ACTIVITY:
Keep the text of the data exactly as it is and omit each picture from the copy.

──────────

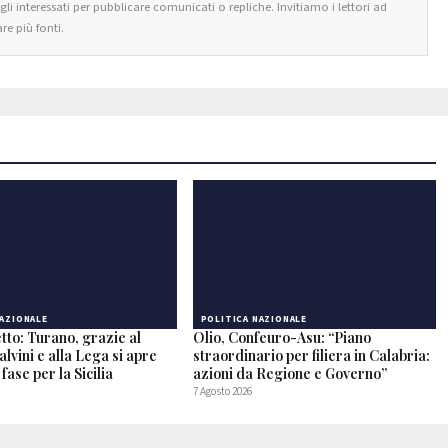
egli interessati per pubblicare comunicati o repliche. Invitiamo i lettori ad
re più fonti.
NAZIONALE
POLITICA NAZIONALE
tto: Turano, grazie al
Olio, Confeuro-Asu: “Piano
alvini e alla Lega si apre
straordinario per filiera in Calabria:
fase per la Sicilia
azioni da Regione e Governo”
7 Agosto 2026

──────────

THE ANSWER:
egli interessati per pubblicare comunicati o repliche. Invitiamo i lettori ad
re più fonti.
NAZIONALE
POLITICA NAZIONALE
tto: Turano, grazie al
Olio, Confeuro-Asu: “Piano
alvini e alla Lega si apre
straordinario per filiera in Calabria:
fase per la Sicilia
azioni da Regione e Governo”
7 Agosto 2026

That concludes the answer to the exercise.